The conventional-apartment sector continues to outperform most other property types. But within that sector, one type of conventional-apartment community outshines the others. If you guessed the property type with the lowest average vacancy, you would be wrong. According to IREM’s 2017 Income/Expense Analysis Reports, high-rise elevator properties lead the way nationally, with an average net operating income of $12.97 per square foot—a 25.9% increase over last year’s average. That is almost $5 per square foot better than the next best apartment type: low-rise buildings of 25 or more units. The NOIs per square foot for other conventional apartment properties were $7.99 for low-rise properties over 25 units, $7.61 for garden-style properties and $6.52 for low-rise building of 12-24 units.
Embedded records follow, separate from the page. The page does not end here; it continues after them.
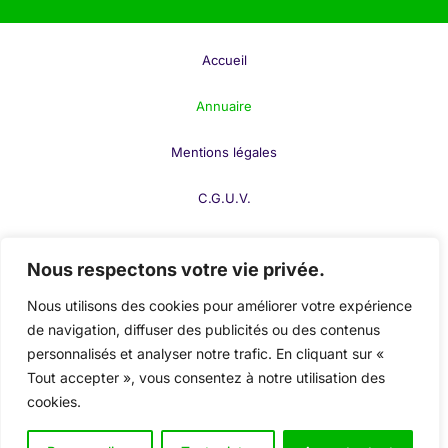
les
technologies émergentes
, l’
intelligence
artificielle
, et les
matériaux de pointe
sont
Accueil
essentiels pour maintenir une position de leader sur
le marché mondial.
Annuaire
Mentions légales
C.G.U.V.
F.A.Q.
Nous respectons votre vie privée.
Contact
Nous utilisons des cookies pour améliorer votre expérience
de navigation, diffuser des publicités ou des contenus
Publier votre fiche
personnalisés et analyser notre trafic. En cliquant sur «
Tout accepter », vous consentez à notre utilisation des
Mon compte
cookies.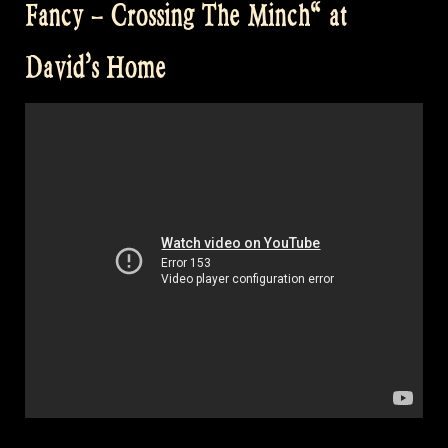
Fancy – Crossing The Minch“ at
Show
91“
David’s Home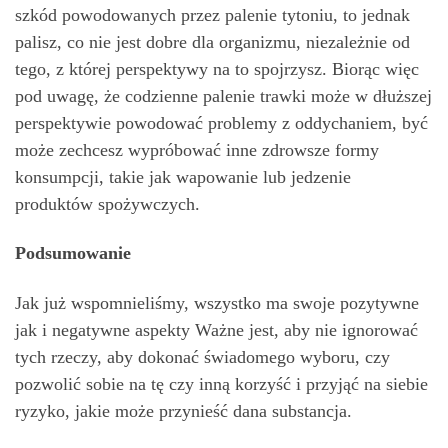
szkód powodowanych przez palenie tytoniu, to jednak
palisz, co nie jest dobre dla organizmu, niezależnie od
tego, z której perspektywy na to spojrzysz. Biorąc więc
pod uwagę, że codzienne palenie trawki może w dłuższej
perspektywie powodować problemy z oddychaniem, być
może zechcesz wypróbować inne zdrowsze formy
konsumpcji, takie jak wapowanie lub jedzenie
produktów spożywczych.
Podsumowanie
Jak już wspomnieliśmy, wszystko ma swoje pozytywne
jak i negatywne aspekty Ważne jest, aby nie ignorować
tych rzeczy, aby dokonać świadomego wyboru, czy
pozwolić sobie na tę czy inną korzyść i przyjąć na siebie
ryzyko, jakie może przynieść dana substancja.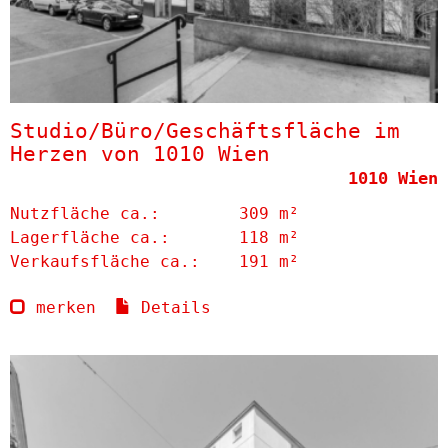
Studio/Büro/Geschäftsfläche im
Herzen von 1010 Wien
1010 Wien
Nutzfläche ca.:
309 m²
Lagerfläche ca.:
118 m²
Verkaufsfläche ca.:
191 m²
merken
Details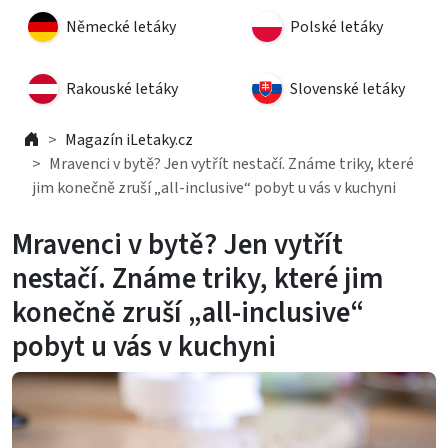
Německé letáky
Polské letáky
Rakouské letáky
Slovenské letáky
Magazín iLetaky.cz
Mravenci v bytě? Jen vytřít nestačí. Známe triky, které
jim konečně zruší „all-inclusive“ pobyt u vás v kuchyni
Mravenci v bytě? Jen vytřít
nestačí. Známe triky, které jim
konečně zruší „all-inclusive“
pobyt u vás v kuchyni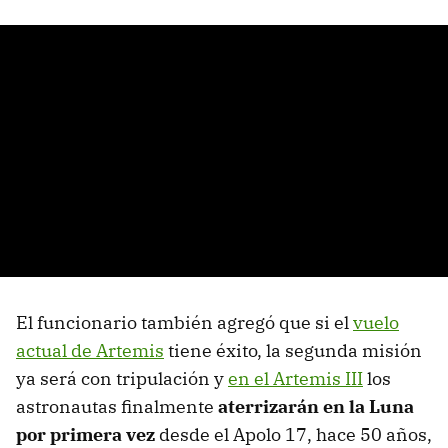
El funcionario también agregó que si el
vuelo
actual de Artemis
tiene éxito, la segunda misión
ya será con tripulación y
en el Artemis III
los
astronautas finalmente
aterrizarán en la Luna
por primera vez
desde el Apolo 17, hace 50 años,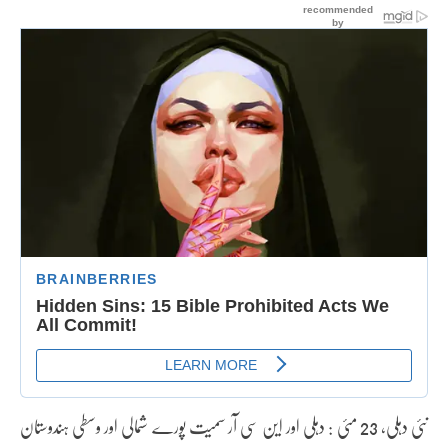
نئی دہلی، 23 مئی : دہلی اور این سی آر سمیت پورے شمالی اور وسطی ہندوستان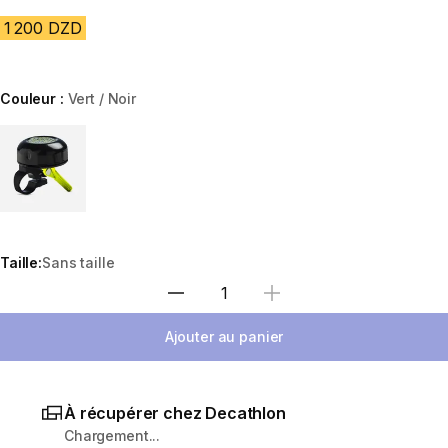
1 200 DZD
Couleur :
Vert / Noir
Choose a variant
Taille:
Sans taille
Sélectionnez la quantité
Ajouter au panier
À récupérer chez Decathlon
Chargement...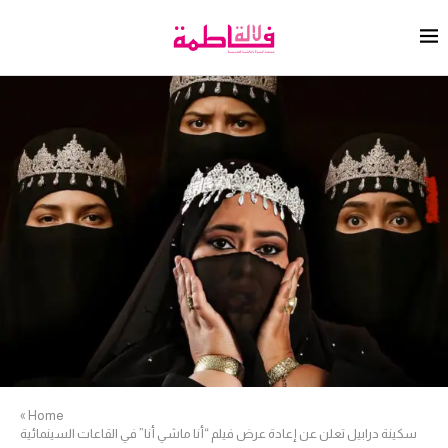
»
Home
سكينة درابيل تعلن عن إعادة عرض فيلم “أنا ماشي أنا” في القاعات السينمائية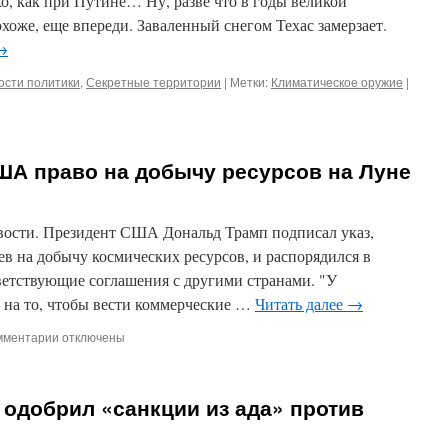
о, как при Путине… Ну, разве что в годы великой
охоже, еще впереди. Заваленный снегом Техас замерзает.
→
ости политики
,
Секретные территории
|
Метки:
Климатическое оружие
|
ША право на добычу ресурсов на Луне
сти. Президент США Дональд Трамп подписал указ,
в на добычу космических ресурсов, и распорядился в
ветствующие соглашения с другими странами. "У
 на то, чтобы вести коммерческие …
Читать далее
→
к
мментарии
отключены
записи
Трамп
закрепил
одобрил «санкции из ада» против
за
США
право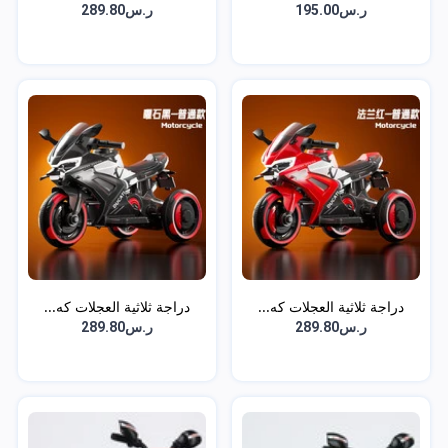
ر.س195.00
ر.س289.80
دراجة ثلاثية العجلات كه...
دراجة ثلاثية العجلات كه...
ر.س289.80
ر.س289.80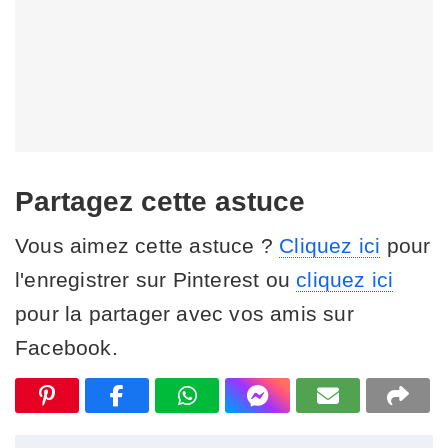
Partagez cette astuce
Vous aimez cette astuce ?
Cliquez ici
pour
l'enregistrer sur Pinterest ou
cliquez ici
pour la partager avec vos amis sur
Facebook.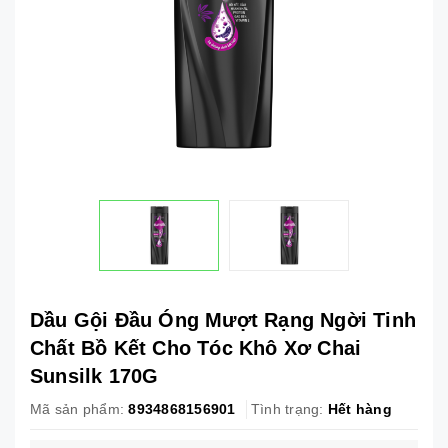
Dầu Gội Đầu Óng Mượt Rạng Ngời Tinh
Chất Bồ Kết Cho Tóc Khô Xơ Chai
Sunsilk 170G
Mã sản phẩm:
8934868156901
Tình trạng:
Hết hàng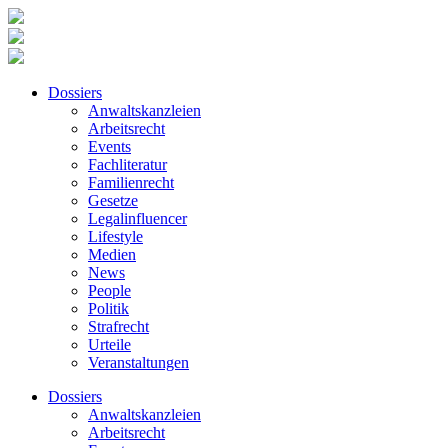
Dossiers
Anwaltskanzleien
Arbeitsrecht
Events
Fachliteratur
Familienrecht
Gesetze
Legalinfluencer
Lifestyle
Medien
News
People
Politik
Strafrecht
Urteile
Veranstaltungen
Dossiers
Anwaltskanzleien
Arbeitsrecht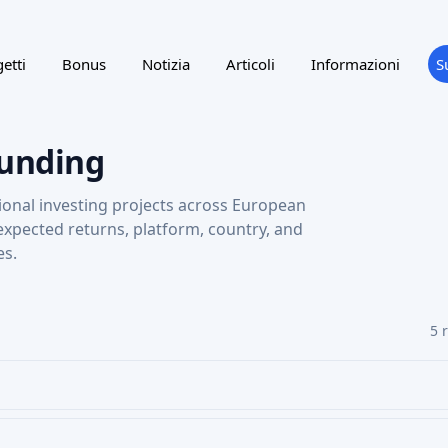
etti
Bonus
Notizia
Articoli
Informazioni
S
funding
ional investing projects across European
 expected returns, platform, country, and
es.
5 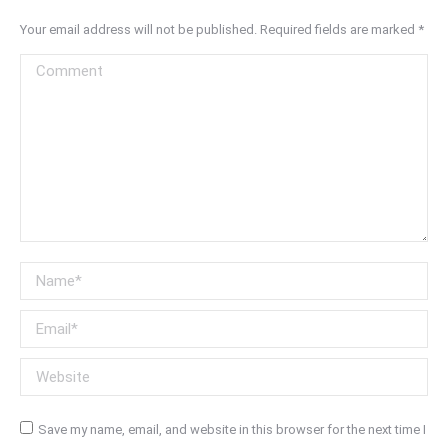
Your email address will not be published. Required fields are marked
*
Comment
Name *
Email *
Website
Save my name, email, and website in this browser for the next time I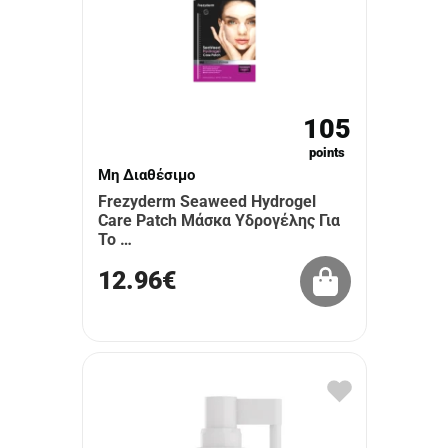
105
points
Μη Διαθέσιμο
Frezyderm Seaweed Hydrogel
Care Patch Μάσκα Υδρογέλης Για
Το …
12.96€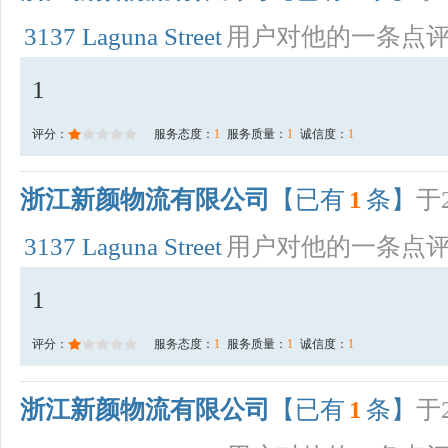
3137 Laguna Street
用户对他的一条点
1
评分：
服务态度：
1
服务质量：
1
诚信度：
1
浙江新颜物流有限公司
【已有
1
条】
于2
3137 Laguna Street
用户对他的一条点
1
评分：
服务态度：
1
服务质量：
1
诚信度：
1
浙江新颜物流有限公司
【已有
1
条】
于2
High-rise buildings achieved higher NOI even though they had the highest average vacancy rate of any conventional-apartment property type at 6.6% of gross potential income. Even though low-rise properties of 12 to 24 units had the lowest average NOI, they also had the lowest vacancy at 4.3%. Garden-style properties averaged 5.9% vacancy, while low-rise building of 25 or more units had an average vacancy of 6.2%. While it seems counterintuitive, the property types with the highest vacancy rates also had the highest NOI.

Apartments’ total actual collections and total all expenses continue to rise as elevator and garden types have risen for five straight years. High-rise collections have increased 36% since 2012, and expenses have increased 20%. As for garden buildings, collections have increased 28% and expenses have increase 14% since 2012.

GlobeSt.com: What else should our readers know about these reports?

McPherson: Over the past 62 years, our reporting has become an integral source in making an effective comparison leading to an informative decision and a positive return on investments. In the 1950s, the Income/Expense Analysis program began its research program, and by the 1970s, information regarding suburban-office building operations was available. Over the years, this program has developed into a major annual research effort encompassing office buildings, condominiums, cooperatives and planned unit developments, federally assisted and conventional apartments as well as shopping centers. The report is carefully audited to ensure that the information received is relevant to the normal operating experience. Additionally, the information is constantly used for development budgeting and buildings already operational. The Income/Expense Analysis data provided by IREM includes data from nearly 11,000 properties. This information is annually produced in more than 1,000 pages of analysis in five specialized volumes.

Harris: I predominantly use them for my consulting services and find they can be very helpful in showing industry standards where there is not good historical data for the property that is the subject of my consulting report. Owners can and should use them routinely.